Heading Up Stream (8)

The sun pressed gently through the leaves as the group continued upstream. Birds chirped overhead, some with sounds too unnatural to belong in the real world. The breeze danced along the water's surface, and for once, the forest didn't feel like it was trying to kill them.

Warren walked beside Vin, the silence between them more comfortable than it had been days before.

"You said something back at camp," Warren started, keeping his eyes on the path ahead. "About will… being what made you strong. What did you mean by that?"

Vin didn't look at him. "Exactly what it sounded like."

"You're saying... just wanting to be strong makes you strong?"

"No," Vin said flatly. "Everyone wants to be strong. That's not will. Real will is deeper than wanting. It's something you carry with you in anything you do every fight , every breath. It's what shapes the world around you."

Warren furrowed his brow, clearly unsatisfied.

Thankfully, Kaela chimed in.

"What he's trying—and failing—to say. Is that will isn't just a concept here. It's a kind of... spiritual energy. A force that lives inside you. The more powerful your will, the more you can affect the world."

"That sounds..." Warren tilted his head, "vague."

"Then let me make it clearer," Kaela said, quickening her pace to catch up to Warren. "When you kill something in this world, especially something with strong instincts or spirit, you inherit a piece of its will. That's how people grow stronger here."

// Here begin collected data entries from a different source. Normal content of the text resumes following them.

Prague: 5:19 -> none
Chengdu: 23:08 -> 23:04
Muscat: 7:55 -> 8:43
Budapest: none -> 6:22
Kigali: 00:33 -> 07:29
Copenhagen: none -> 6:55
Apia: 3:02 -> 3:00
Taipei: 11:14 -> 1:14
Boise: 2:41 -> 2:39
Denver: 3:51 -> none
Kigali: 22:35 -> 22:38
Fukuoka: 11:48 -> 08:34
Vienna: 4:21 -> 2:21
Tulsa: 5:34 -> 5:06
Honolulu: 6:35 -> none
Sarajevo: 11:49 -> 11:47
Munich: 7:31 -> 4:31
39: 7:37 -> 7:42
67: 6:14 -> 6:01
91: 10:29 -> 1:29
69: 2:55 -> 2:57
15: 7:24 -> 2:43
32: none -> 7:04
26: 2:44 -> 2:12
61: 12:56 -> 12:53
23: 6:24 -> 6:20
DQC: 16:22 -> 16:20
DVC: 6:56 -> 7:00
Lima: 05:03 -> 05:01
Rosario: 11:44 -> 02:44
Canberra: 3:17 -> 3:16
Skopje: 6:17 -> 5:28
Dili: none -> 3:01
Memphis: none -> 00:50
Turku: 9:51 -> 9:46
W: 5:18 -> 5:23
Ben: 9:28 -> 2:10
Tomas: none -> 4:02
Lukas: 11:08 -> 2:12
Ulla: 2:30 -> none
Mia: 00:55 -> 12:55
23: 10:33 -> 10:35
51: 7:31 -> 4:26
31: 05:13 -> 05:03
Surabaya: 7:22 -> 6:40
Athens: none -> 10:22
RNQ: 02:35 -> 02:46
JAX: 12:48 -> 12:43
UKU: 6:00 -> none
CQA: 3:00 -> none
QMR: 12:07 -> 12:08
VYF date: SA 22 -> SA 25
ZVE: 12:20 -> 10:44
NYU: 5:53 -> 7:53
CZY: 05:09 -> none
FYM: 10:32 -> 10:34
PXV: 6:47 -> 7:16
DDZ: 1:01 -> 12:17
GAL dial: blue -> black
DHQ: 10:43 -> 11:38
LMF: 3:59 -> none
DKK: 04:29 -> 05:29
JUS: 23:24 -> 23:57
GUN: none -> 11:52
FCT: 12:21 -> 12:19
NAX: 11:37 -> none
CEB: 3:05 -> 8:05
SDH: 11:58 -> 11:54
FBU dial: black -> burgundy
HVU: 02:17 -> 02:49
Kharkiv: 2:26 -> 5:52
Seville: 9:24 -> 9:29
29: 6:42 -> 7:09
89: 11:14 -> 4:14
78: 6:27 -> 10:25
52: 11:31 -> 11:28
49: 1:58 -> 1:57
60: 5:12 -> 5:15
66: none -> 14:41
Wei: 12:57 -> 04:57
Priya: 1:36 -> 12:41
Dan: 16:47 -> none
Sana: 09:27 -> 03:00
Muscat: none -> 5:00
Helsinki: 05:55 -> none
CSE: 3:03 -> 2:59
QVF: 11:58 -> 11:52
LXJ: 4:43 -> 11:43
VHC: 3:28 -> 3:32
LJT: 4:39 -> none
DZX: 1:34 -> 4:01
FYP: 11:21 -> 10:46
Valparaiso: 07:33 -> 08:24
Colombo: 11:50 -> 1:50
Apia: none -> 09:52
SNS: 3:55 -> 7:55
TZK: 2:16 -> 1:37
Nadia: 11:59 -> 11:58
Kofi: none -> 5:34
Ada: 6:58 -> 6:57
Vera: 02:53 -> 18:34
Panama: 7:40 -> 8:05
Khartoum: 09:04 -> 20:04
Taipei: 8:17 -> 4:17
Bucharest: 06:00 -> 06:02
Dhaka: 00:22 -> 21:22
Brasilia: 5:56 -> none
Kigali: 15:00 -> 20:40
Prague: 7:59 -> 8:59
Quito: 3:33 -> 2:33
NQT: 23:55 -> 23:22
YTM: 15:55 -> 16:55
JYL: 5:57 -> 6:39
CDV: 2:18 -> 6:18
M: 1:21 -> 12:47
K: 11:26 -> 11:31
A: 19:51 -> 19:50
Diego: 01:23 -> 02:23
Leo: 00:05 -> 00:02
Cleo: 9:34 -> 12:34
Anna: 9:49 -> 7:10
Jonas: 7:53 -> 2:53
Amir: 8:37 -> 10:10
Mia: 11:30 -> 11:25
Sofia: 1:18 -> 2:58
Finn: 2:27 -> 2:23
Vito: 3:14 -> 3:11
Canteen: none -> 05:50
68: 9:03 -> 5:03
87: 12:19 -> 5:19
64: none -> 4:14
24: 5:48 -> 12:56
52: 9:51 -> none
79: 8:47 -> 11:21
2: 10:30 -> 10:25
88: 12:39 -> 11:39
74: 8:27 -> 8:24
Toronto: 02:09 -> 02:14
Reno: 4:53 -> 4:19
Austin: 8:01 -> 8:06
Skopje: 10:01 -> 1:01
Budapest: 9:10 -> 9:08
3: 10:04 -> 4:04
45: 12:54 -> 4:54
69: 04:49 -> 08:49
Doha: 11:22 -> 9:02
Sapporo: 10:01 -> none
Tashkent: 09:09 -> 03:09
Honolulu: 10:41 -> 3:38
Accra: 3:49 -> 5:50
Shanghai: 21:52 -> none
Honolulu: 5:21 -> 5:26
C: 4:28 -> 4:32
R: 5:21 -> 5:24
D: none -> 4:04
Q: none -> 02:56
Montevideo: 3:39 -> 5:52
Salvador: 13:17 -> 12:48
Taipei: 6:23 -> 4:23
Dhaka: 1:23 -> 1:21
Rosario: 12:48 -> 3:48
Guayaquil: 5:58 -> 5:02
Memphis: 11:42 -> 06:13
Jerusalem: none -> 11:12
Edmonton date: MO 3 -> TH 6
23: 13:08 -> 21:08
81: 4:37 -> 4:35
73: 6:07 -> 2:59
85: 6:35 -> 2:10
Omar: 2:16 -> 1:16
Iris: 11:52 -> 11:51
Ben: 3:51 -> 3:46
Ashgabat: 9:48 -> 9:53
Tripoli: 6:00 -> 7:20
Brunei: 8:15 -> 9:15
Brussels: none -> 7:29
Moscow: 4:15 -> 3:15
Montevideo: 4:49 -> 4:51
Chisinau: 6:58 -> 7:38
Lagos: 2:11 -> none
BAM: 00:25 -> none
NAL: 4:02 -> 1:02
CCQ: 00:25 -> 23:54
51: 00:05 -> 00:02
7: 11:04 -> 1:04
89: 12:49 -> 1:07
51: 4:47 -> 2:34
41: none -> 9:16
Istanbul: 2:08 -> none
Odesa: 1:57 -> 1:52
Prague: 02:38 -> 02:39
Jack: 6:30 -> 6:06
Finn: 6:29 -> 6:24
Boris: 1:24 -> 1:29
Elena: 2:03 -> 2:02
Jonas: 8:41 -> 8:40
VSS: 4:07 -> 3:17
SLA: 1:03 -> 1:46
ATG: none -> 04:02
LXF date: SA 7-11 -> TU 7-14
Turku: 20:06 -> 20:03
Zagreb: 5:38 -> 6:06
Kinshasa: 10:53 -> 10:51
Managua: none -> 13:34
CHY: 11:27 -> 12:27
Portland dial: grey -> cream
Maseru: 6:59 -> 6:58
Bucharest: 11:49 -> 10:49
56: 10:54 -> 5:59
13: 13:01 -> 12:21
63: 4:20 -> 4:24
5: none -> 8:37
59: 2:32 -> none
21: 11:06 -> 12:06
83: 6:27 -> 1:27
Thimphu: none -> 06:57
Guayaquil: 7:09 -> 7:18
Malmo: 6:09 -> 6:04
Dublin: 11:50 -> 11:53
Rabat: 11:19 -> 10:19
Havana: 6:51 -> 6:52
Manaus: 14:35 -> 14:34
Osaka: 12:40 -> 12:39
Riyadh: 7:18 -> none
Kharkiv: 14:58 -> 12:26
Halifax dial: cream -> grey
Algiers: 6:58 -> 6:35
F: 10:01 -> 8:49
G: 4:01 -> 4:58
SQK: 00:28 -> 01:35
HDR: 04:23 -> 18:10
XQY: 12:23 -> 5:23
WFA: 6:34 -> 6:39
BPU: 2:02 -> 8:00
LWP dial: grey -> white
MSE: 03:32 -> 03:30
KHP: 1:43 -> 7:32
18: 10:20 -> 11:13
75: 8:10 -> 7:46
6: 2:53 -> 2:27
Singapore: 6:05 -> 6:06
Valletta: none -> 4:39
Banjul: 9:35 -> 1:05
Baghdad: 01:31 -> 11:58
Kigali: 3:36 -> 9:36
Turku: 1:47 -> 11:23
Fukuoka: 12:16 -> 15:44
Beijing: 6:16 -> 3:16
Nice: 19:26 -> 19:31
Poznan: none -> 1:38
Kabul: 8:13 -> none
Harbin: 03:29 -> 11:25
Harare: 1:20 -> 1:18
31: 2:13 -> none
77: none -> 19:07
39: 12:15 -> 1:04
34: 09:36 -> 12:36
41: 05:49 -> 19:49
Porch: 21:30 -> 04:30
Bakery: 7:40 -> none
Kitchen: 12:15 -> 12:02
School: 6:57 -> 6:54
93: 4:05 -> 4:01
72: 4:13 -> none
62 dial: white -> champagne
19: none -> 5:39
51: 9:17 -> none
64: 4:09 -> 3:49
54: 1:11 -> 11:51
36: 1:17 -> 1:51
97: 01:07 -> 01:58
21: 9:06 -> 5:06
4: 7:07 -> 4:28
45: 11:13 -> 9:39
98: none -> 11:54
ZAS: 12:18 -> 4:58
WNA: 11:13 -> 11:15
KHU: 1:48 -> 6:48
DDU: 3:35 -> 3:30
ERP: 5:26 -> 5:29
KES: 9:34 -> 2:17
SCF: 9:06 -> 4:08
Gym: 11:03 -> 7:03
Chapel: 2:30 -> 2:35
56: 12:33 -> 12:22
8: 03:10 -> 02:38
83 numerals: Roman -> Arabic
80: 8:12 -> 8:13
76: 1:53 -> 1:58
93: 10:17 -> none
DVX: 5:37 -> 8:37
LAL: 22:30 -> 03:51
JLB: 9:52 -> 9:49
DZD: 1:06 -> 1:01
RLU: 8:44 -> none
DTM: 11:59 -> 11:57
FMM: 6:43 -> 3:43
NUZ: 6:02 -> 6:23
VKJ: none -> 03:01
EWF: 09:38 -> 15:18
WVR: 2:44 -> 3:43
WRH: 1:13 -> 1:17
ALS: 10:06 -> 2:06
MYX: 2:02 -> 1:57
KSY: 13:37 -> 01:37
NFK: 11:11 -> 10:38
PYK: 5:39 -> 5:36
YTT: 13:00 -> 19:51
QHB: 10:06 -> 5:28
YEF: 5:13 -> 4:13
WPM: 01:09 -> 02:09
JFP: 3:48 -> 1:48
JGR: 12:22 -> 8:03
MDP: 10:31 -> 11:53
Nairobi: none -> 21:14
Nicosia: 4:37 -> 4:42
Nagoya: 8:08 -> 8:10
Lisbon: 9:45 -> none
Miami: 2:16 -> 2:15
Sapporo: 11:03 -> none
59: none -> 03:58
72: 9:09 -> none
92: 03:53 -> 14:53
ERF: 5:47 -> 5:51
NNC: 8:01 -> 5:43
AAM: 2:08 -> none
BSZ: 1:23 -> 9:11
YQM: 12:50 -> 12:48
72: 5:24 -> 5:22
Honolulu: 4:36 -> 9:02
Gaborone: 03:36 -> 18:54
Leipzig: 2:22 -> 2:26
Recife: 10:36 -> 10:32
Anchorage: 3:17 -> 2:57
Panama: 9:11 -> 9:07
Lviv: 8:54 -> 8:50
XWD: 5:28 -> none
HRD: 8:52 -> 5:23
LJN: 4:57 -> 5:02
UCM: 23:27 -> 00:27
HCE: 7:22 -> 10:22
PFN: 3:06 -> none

Warren's eyes widened. "Wait, so... when Vin used the Kanabō, and I did too—he was stronger because...?"

Kaela nodded. "Because his will was stronger than yours. The weapon responds to it. Bound items feed off your willpower. That's how you summon them. That's how you wield them."

"And sometimes," she added, her tone lowering slightly, "if the creature had a strong enough will, its death can leave behind something more than energy. Weapons. Armor. Even relics of immense—"

"You don't need to worry about that," Vin interrupted, voice sharp.

Kaela paused. Warren looked between them.

"Oh?" he said.

Vin continued walking, hands behind his back.

"Once we get you to the base, you won't have to come into the woods again if you don't want to. There are plenty of people who never step outside the walls. Honestly, most of them don't."

Warren blinked. "So the Veil has people... just living? Inside a settlement?"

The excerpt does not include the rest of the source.